● **Problem to work on**: Records follow. Print exactly the lines from the one that has "hangulata és ünnepi" through the one that has "во подводниот екосистем.Студијата, која ј", inclusive, and omit the pictures.

● **Working data**:
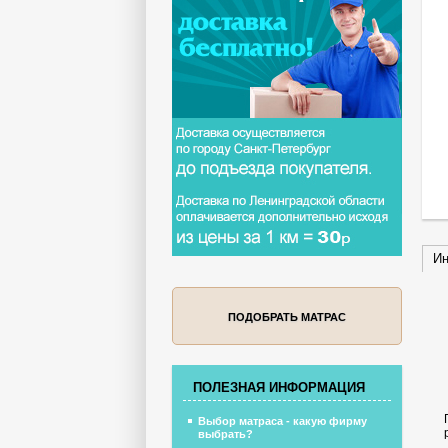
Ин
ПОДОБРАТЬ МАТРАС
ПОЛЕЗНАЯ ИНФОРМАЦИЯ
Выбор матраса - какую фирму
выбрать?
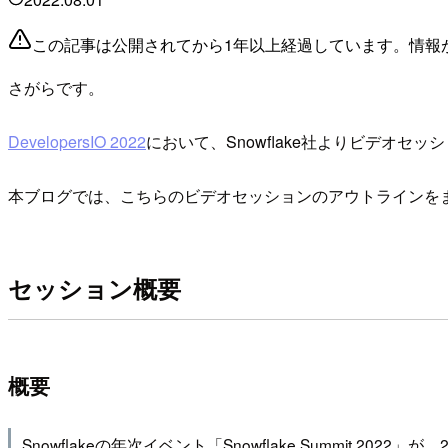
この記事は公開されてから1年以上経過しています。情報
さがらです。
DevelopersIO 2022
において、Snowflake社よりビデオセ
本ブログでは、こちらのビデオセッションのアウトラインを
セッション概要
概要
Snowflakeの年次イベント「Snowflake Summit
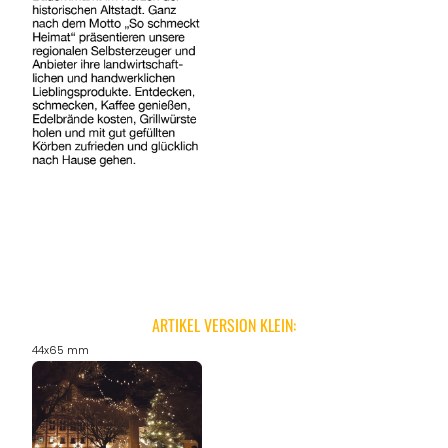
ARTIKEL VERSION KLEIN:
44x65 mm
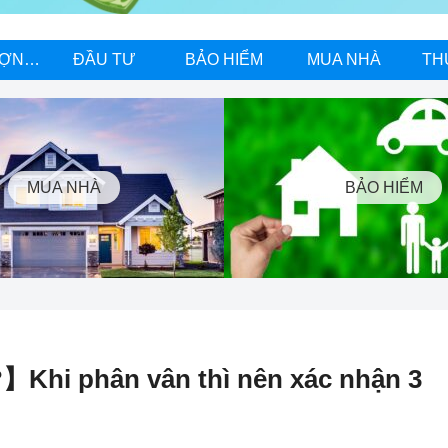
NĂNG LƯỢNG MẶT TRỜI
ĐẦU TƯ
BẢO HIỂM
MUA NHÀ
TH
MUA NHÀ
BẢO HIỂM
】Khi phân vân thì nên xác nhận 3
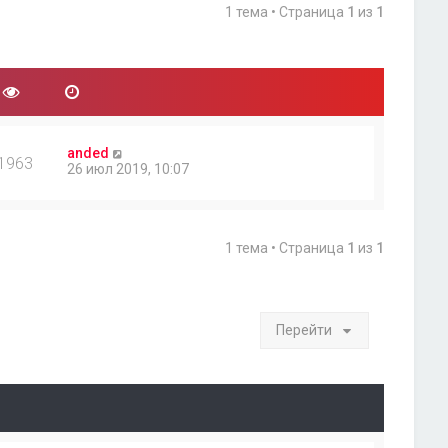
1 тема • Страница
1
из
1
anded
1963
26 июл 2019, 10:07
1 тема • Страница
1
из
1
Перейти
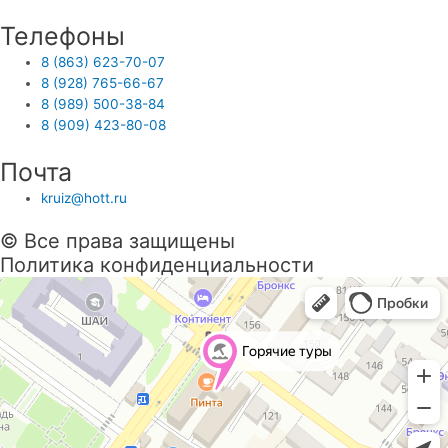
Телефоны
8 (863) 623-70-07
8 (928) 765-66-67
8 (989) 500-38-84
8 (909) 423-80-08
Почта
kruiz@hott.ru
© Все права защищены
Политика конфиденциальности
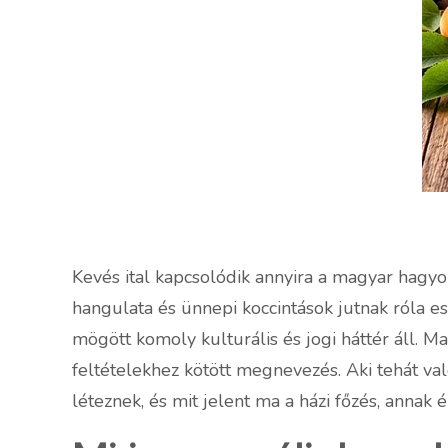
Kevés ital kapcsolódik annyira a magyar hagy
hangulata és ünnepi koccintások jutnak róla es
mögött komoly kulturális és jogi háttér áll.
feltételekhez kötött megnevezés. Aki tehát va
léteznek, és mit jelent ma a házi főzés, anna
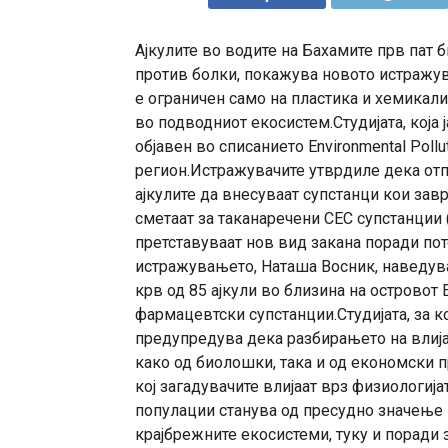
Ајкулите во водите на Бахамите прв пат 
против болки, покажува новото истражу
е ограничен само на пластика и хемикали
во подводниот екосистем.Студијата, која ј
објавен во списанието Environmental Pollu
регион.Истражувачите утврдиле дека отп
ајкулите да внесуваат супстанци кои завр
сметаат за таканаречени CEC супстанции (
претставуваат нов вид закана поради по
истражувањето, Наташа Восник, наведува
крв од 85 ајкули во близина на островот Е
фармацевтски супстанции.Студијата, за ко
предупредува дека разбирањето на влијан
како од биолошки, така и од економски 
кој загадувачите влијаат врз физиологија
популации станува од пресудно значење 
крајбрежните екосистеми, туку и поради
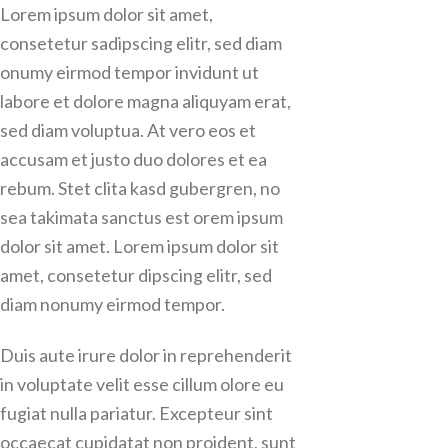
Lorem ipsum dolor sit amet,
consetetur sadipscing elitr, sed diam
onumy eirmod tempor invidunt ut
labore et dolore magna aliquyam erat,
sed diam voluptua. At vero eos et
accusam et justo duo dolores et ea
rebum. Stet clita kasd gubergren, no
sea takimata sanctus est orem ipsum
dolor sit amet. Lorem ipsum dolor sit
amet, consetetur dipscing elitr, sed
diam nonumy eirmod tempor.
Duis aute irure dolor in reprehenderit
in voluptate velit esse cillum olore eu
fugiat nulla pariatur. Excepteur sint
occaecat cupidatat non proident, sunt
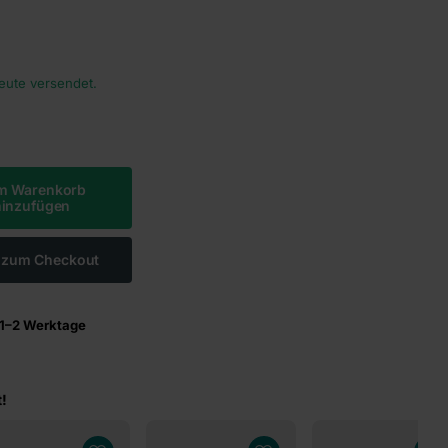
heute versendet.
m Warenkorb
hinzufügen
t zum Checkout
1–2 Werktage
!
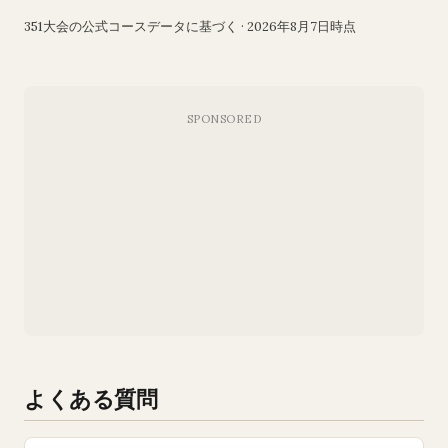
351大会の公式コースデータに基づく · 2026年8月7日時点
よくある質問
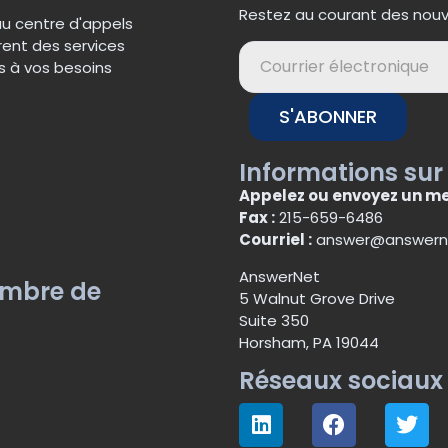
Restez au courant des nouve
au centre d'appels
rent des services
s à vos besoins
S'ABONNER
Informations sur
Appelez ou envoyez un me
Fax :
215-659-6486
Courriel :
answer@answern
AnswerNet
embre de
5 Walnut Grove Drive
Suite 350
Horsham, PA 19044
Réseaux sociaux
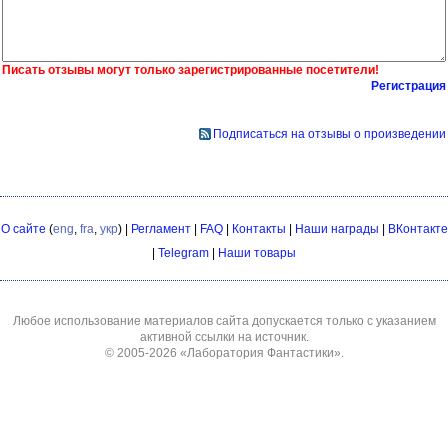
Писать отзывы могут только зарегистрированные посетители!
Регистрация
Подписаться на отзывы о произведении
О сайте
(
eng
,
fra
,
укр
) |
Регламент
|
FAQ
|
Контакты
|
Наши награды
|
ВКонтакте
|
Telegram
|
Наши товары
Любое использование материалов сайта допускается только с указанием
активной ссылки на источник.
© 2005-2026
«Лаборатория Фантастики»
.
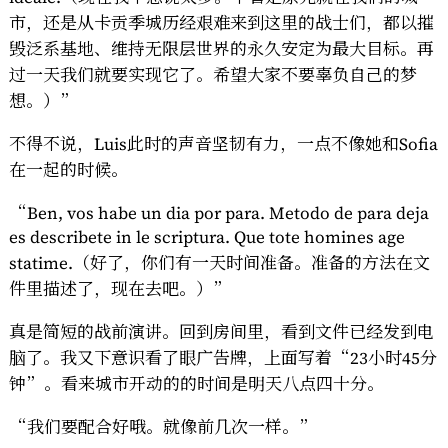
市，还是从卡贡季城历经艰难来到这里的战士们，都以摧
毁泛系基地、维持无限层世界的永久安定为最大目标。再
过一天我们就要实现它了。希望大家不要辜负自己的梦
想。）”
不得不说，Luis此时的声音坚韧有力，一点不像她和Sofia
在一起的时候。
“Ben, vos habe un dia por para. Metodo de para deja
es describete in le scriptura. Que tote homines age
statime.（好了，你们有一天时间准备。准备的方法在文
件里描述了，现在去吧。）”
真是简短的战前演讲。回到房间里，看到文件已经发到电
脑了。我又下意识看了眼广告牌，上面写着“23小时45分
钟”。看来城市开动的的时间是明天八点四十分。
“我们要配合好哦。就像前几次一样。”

● **Response to the task**:
hangulata és ünnepi koccintások jutnak róla es
mögött komoly kulturális és jogi háttér áll.
feltételekhez kötött megnevezés. Aki tehát va
léteznek, és mit jelent ma a házi főzés, anna
Ајкулите во водите на Бахамите прв пат 
против болки, покажува новото истражу
е ограничен само на пластика и хемикали
во подводниот екосистем.Студијата, која ј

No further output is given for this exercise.